'''

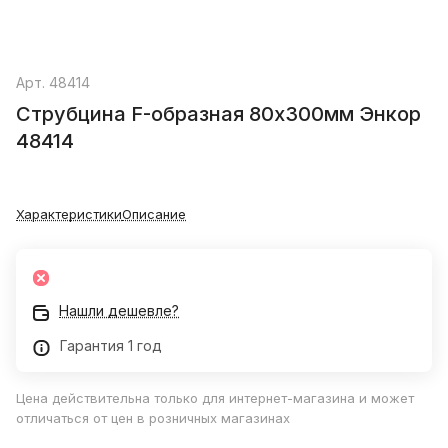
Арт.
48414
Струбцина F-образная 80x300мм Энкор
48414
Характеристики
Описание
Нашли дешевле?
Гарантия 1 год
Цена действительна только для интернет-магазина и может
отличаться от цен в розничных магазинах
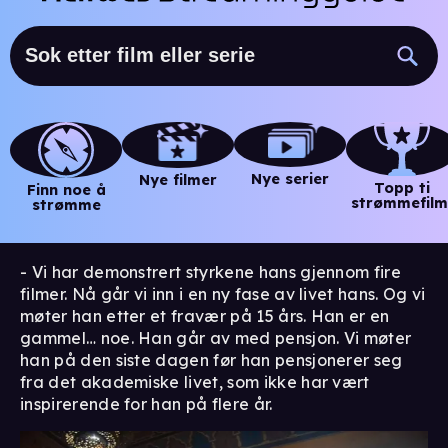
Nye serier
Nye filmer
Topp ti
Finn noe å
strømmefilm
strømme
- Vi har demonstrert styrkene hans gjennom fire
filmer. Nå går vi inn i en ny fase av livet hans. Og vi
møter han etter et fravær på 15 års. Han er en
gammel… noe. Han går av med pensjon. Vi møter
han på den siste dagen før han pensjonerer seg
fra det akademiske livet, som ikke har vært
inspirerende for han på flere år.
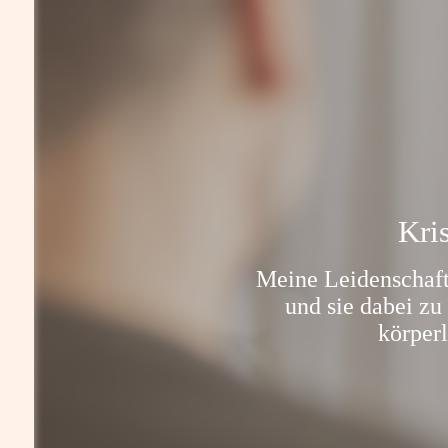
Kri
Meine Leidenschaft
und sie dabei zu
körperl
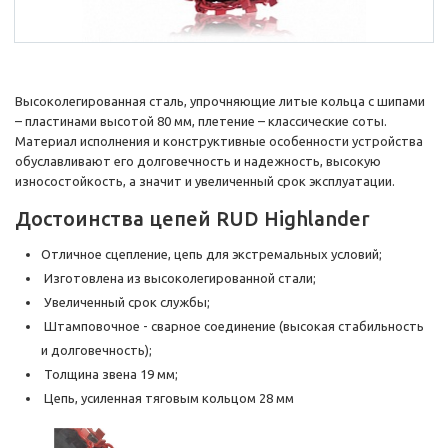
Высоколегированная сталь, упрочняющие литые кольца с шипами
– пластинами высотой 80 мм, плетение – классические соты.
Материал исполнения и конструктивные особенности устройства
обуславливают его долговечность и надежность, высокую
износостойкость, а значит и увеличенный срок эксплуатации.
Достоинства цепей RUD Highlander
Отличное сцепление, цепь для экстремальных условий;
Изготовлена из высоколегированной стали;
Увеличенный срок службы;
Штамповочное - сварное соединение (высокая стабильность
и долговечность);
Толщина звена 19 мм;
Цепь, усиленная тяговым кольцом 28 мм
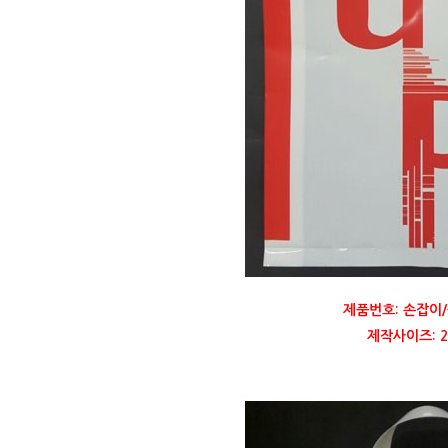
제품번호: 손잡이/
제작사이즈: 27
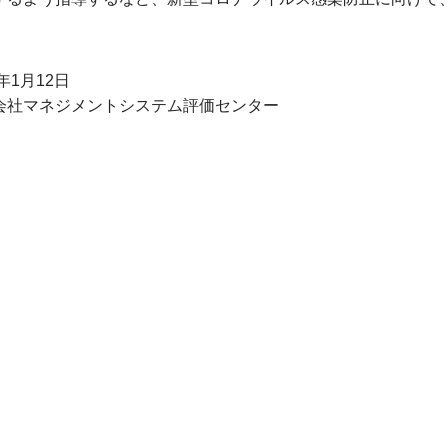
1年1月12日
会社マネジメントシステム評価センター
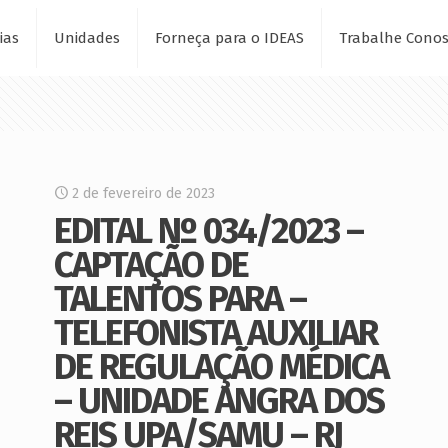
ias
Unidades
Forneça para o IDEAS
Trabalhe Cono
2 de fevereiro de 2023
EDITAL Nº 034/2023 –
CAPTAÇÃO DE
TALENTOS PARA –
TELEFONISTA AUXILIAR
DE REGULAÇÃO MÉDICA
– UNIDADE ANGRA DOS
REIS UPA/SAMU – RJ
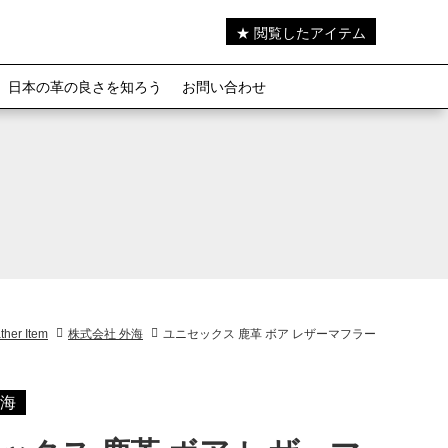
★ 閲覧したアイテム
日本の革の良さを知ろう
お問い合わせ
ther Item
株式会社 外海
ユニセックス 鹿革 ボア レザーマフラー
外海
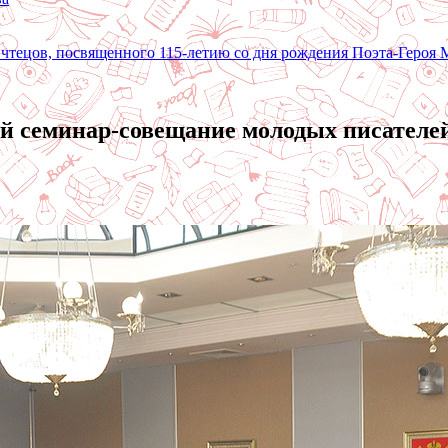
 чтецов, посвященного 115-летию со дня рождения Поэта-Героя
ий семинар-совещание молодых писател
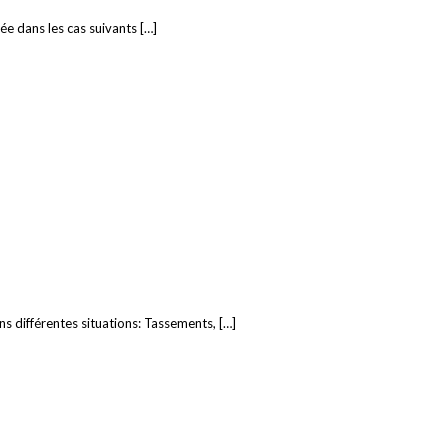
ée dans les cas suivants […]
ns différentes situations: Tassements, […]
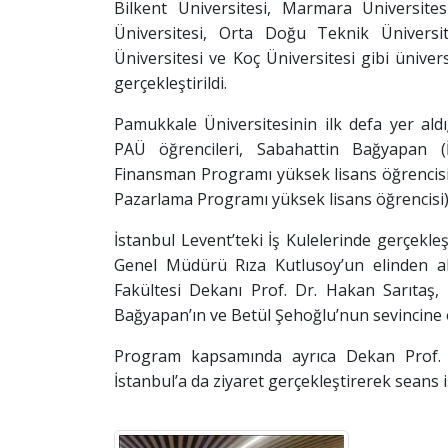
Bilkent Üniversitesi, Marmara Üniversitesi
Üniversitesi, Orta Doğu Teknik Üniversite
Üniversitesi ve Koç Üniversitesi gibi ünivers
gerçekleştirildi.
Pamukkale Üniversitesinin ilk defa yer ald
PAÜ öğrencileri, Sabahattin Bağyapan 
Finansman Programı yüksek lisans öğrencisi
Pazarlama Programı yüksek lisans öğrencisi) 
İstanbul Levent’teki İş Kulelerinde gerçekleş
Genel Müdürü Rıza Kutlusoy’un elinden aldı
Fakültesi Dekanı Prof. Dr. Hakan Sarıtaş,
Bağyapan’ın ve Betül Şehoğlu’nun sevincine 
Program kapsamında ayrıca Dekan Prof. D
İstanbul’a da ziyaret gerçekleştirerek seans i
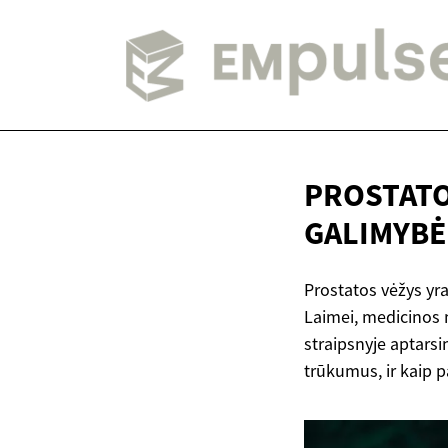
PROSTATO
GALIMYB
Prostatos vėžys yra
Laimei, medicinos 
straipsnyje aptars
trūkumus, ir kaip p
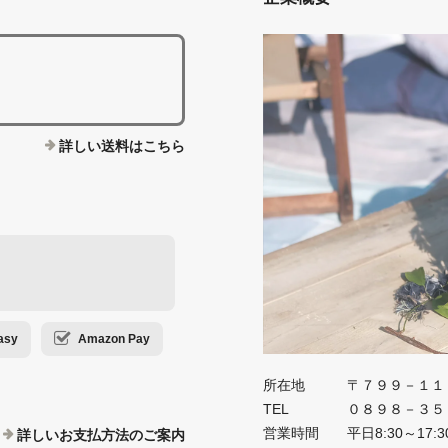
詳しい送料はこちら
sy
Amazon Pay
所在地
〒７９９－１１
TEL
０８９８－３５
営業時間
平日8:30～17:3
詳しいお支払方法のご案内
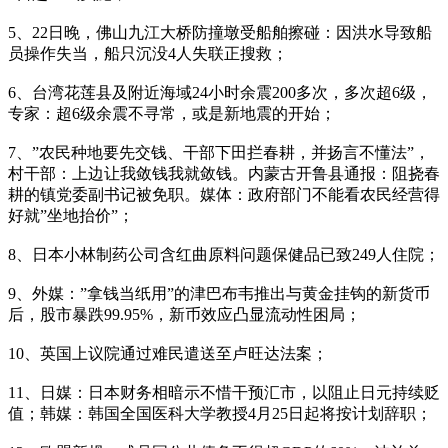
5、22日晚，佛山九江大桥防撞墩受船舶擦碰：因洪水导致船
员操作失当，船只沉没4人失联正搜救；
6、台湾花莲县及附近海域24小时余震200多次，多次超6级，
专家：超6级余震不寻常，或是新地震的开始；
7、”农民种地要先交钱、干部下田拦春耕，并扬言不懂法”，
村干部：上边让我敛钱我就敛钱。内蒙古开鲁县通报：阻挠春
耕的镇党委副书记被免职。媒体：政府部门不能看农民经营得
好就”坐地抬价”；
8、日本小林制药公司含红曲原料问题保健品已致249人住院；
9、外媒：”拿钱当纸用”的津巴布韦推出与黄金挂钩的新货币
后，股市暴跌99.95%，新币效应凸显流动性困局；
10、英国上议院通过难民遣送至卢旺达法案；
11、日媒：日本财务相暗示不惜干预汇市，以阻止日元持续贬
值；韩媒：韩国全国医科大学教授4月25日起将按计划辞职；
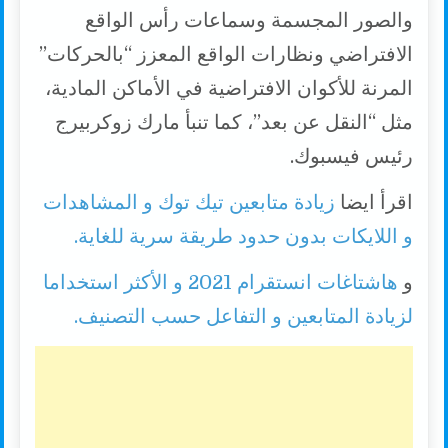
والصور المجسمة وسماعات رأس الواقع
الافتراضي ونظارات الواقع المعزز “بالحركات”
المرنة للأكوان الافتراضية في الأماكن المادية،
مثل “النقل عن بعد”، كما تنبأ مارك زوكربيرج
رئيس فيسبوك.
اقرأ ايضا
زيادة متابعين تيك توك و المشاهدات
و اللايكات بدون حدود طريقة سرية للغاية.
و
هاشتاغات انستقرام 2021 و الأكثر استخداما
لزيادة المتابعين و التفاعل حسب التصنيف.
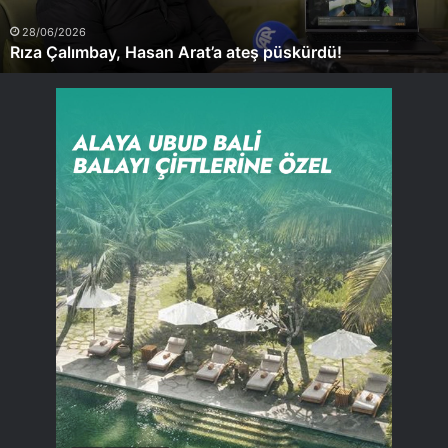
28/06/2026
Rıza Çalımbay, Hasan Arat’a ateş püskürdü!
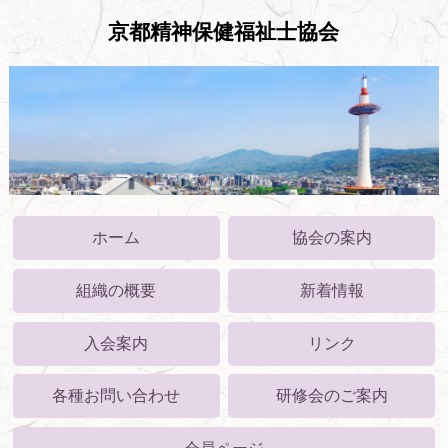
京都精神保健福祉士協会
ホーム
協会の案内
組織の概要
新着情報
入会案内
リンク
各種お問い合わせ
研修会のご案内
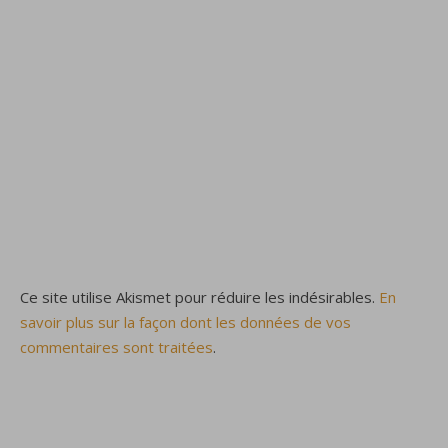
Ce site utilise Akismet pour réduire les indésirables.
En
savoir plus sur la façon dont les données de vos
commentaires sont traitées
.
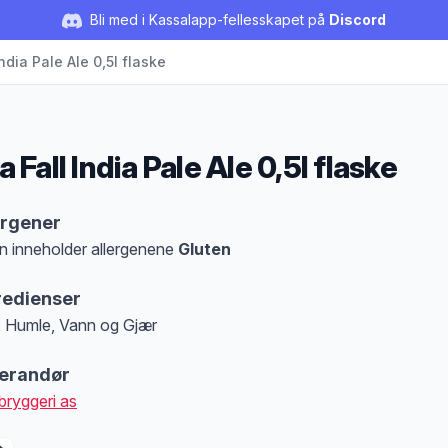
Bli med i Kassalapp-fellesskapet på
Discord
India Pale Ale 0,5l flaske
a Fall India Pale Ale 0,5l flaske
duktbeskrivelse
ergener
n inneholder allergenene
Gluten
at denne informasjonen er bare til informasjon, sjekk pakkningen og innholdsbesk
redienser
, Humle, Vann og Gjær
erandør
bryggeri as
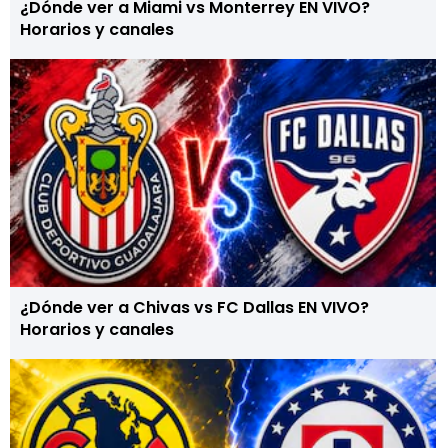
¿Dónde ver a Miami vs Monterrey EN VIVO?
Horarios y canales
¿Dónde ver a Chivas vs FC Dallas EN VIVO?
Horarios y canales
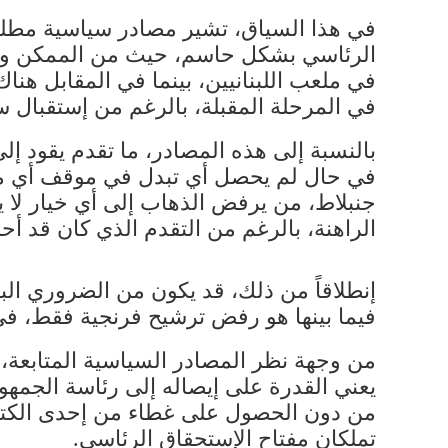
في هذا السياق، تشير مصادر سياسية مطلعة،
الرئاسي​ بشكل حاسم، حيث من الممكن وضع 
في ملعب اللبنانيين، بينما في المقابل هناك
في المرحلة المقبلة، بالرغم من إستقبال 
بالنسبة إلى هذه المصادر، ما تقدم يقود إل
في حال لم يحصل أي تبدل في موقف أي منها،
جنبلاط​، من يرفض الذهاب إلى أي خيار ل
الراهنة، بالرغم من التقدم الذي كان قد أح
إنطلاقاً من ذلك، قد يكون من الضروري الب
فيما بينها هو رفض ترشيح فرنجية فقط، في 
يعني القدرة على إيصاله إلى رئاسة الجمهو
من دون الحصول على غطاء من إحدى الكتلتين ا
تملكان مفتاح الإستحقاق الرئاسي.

'''

» TASK DETAILS: Count how many lines of the entries contain the word "Prof", and respond with that count only.

» TASK ANSWER: 2